Se pensavate che le telecamere Flock servissero solo a intercettare targhe, è ora di aggiornare i vostri modelli mentali. Secondo documenti esaminati da 404 Media, i dipartimenti di polizia di tutti gli Stati Uniti usano queste stesse telecamere per cercare specifiche persone, non veicoli, attraverso ricerche testuali descrittive come «uomo robusto con cappello bianco e nero», «persona in skateboard» o «persona con gilet arancione e casco da cantiere». Non è fantascienza: è il presente della sorveglianza AI-driven.

Le funzionalità si chiamano "FreeForm" e trasformano l’interfaccia di Flock in una sorta di motore di ricerca sulla realtà fisica. Gli agenti digitano una descrizione e l’intelligenza artificiale della piattaforma, addestrata su riconoscimento dell’immagine e attributi visivi, setaccia i flussi video di centinaia di telecamere contemporaneamente – a volte anche oltre i confini statali – per trovare corrispondenze. Non si tratta più di reazione a un evento (quella targa era sul luogo del crimine), ma di proattività algoritmica: l’agente formula un’ipotesi su un sospetto e il sistema setaccia lo spazio pubblico in tempo reale o quasi.

L’infrastruttura dietro la magia: edge, cloud e potenza inferenziale

Anche se Flock non divulga i dettagli, sistemi di questo tipo richiedono hardware capace di eseguire inference direttamente sui dispositivi – per elaborare le immagini riprese – e un’architettura cloud o ibrida per aggregare i metadati e consentire ricerche cross-camera.

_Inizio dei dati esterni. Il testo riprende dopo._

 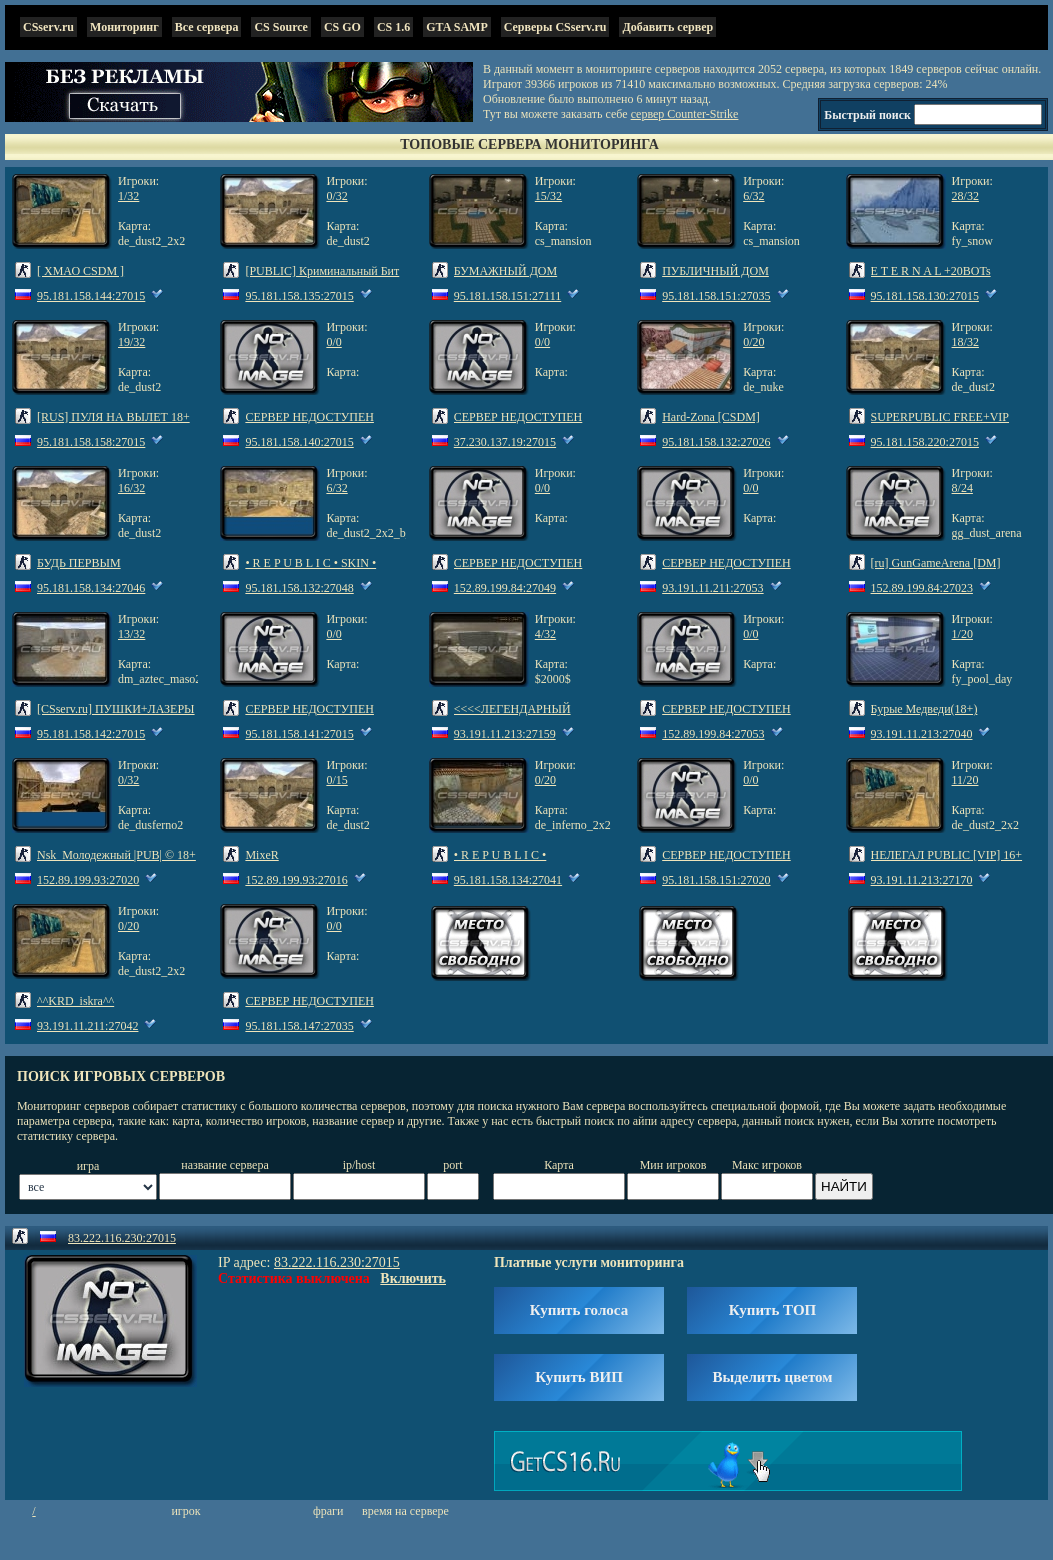 I want to click on 19/32, so click(x=131, y=342).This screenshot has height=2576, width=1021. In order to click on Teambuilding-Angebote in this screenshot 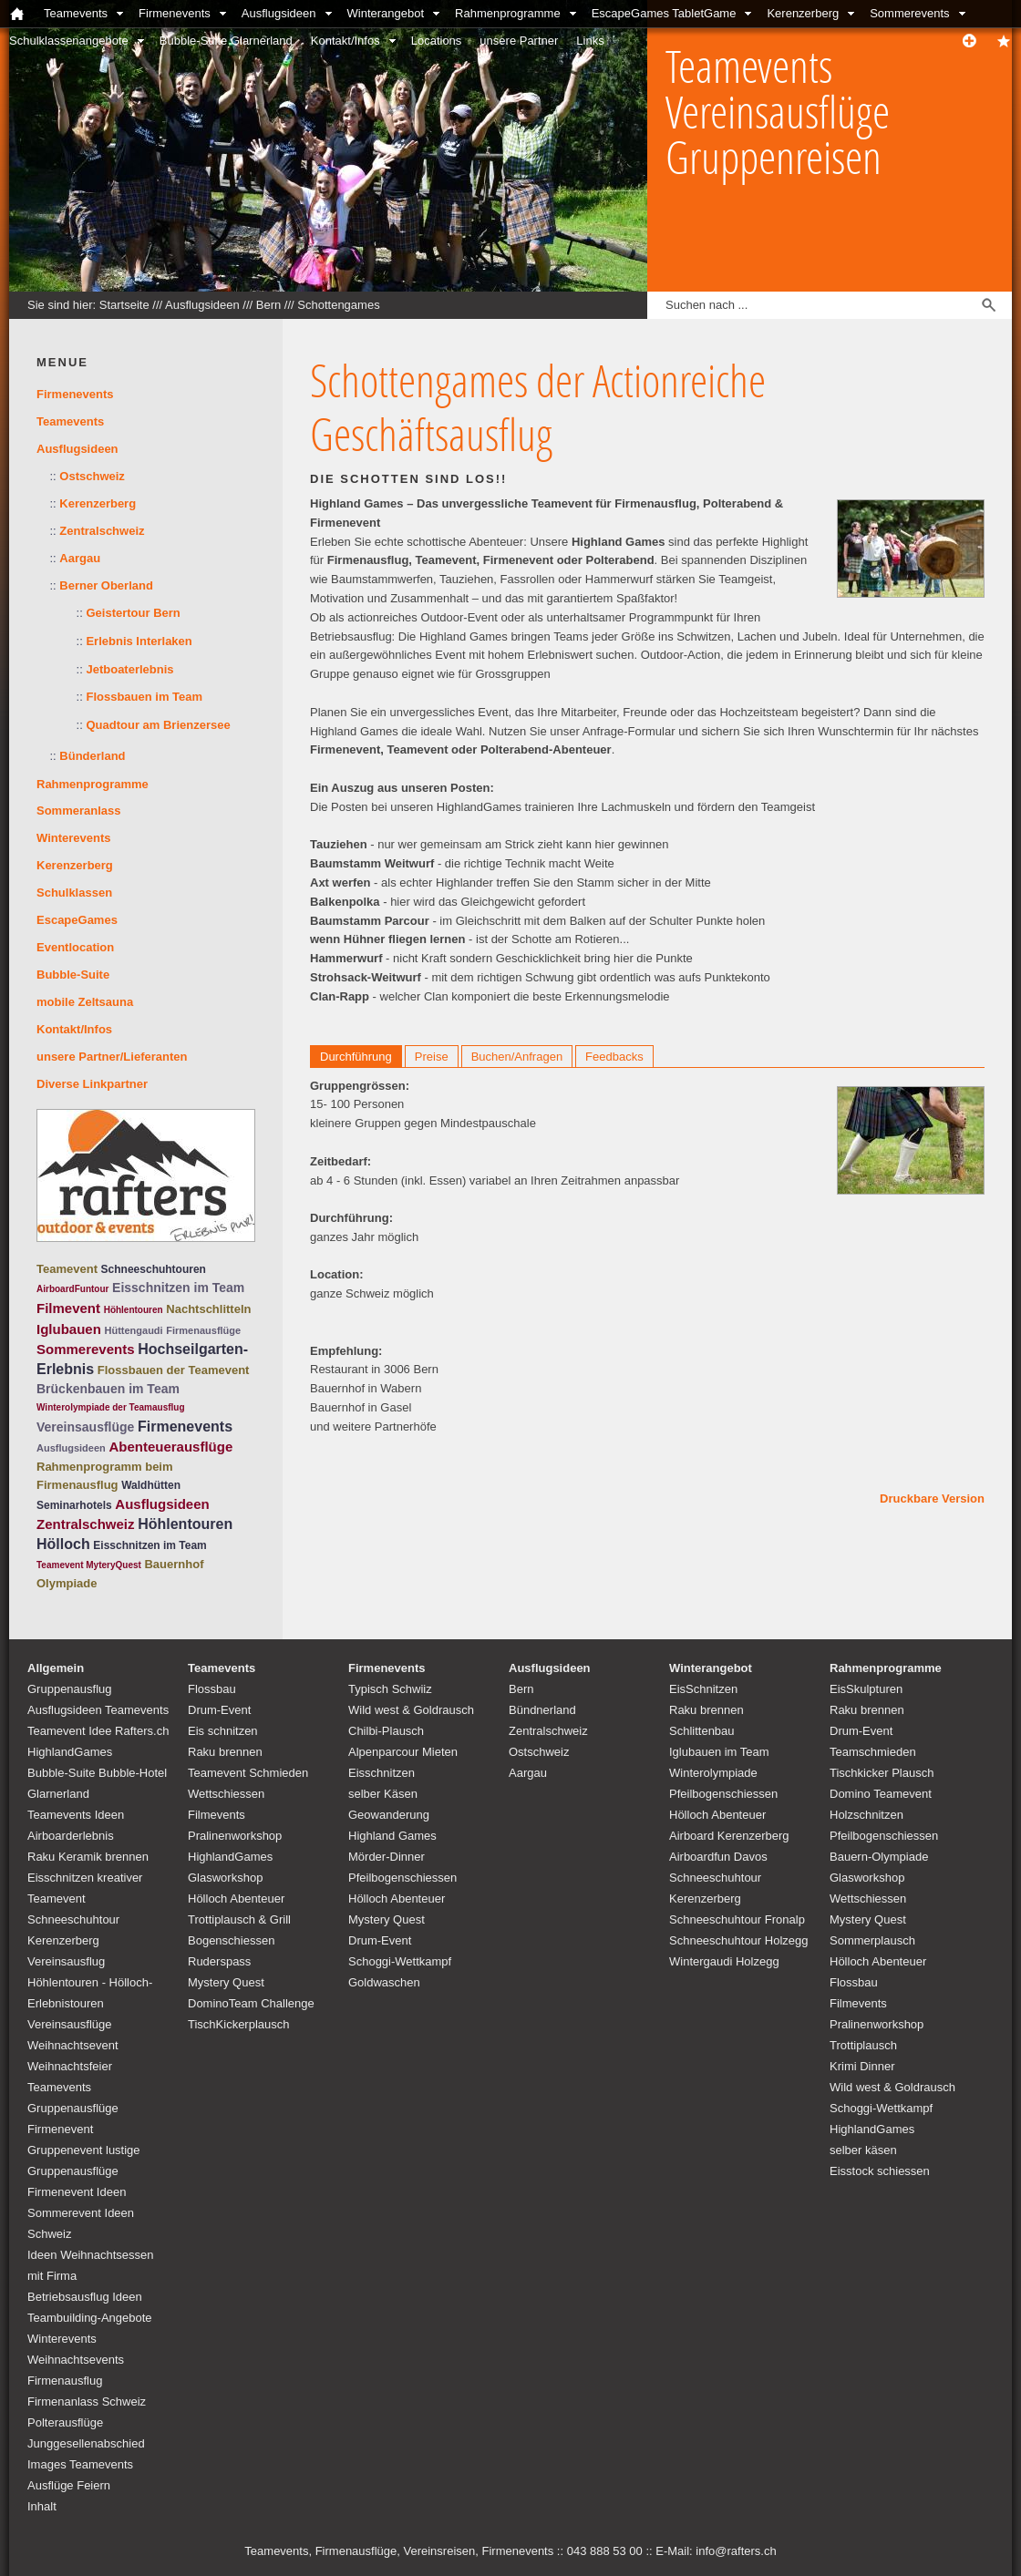, I will do `click(89, 2318)`.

Ogni camera esegue modelli di computer vision per estrarre caratteristiche (genere, abbigliamento, accessori, tipo di mobilità) e li indicizza. Quando arriva una query FreeForm, il backend confronta il testo con gli embedding multimodali, probabilmente sfruttando tecniche di tipo CLIP o simili, per restituire i frame pertinenti. È una pipeline non dissimile da quella dei motori di ricerca visuali, ma applicata alla sorveglianza di massa.

Questo apre un vaso di Pandora per la sovranità dei dati e il controllo. Le forze dell’ordine di uno Stato possono interrogare telecamere installate in un altro Stato senza alcuna mediazione giudiziaria locale, creando un unico panopticon federativo che aggira i limiti giurisdizionali. In pratica, l’architettura tecnica crea un accesso uniforme a un archivio sempre più capillare di corpi e movimenti, dove il confine tra ricerca mirata e dragnet digitale si fa labilissimo.

Chi vince e chi perde nella sorveglianza come servizio

L’adozione di questi strumenti non è neutrale. Per le forze di polizia, il vantaggio è evidente: tempi di indagine ridotti, possibilità di trovare sospetti che non hanno veicoli, ampliamento del controllo. Per i cittadini, invece, il prezzo è un monitoraggio granulare che colpisce chiunque abbia una caratteristica visibile, compresa l’affiliazione politica – 404 Media cita casi in cui le ricerche includevano riferimenti a simboli o abbigliamento politico. Il diritto all’anonimato nei luoghi pubblici si erode un frame alla volta.

A livello strutturale, la notizia segnala come l’AI stia trasformando la sorveglianza in un prodotto commerciale standardizzato. Flock vende telecamere e abbonamenti a una piattaforma che offre capacità un tempo riservate ad agenzie di intelligence. Questo abbassa la barriera tecnicica e acuisce il divario tra chi può permettersi di essere invisibile (pochi) e chi non può (la maggioranza). Per chi valuta deployment on-premise in ambito enterprise, la lezione è chiara: sistemi di analisi video con simili potenzialità richiedono un’attenta ponderazione dei rischi di compliance e del TCO, perché l’efficacia tecnica porta con sé un’enorme superficie di attacco legale e reputazionale.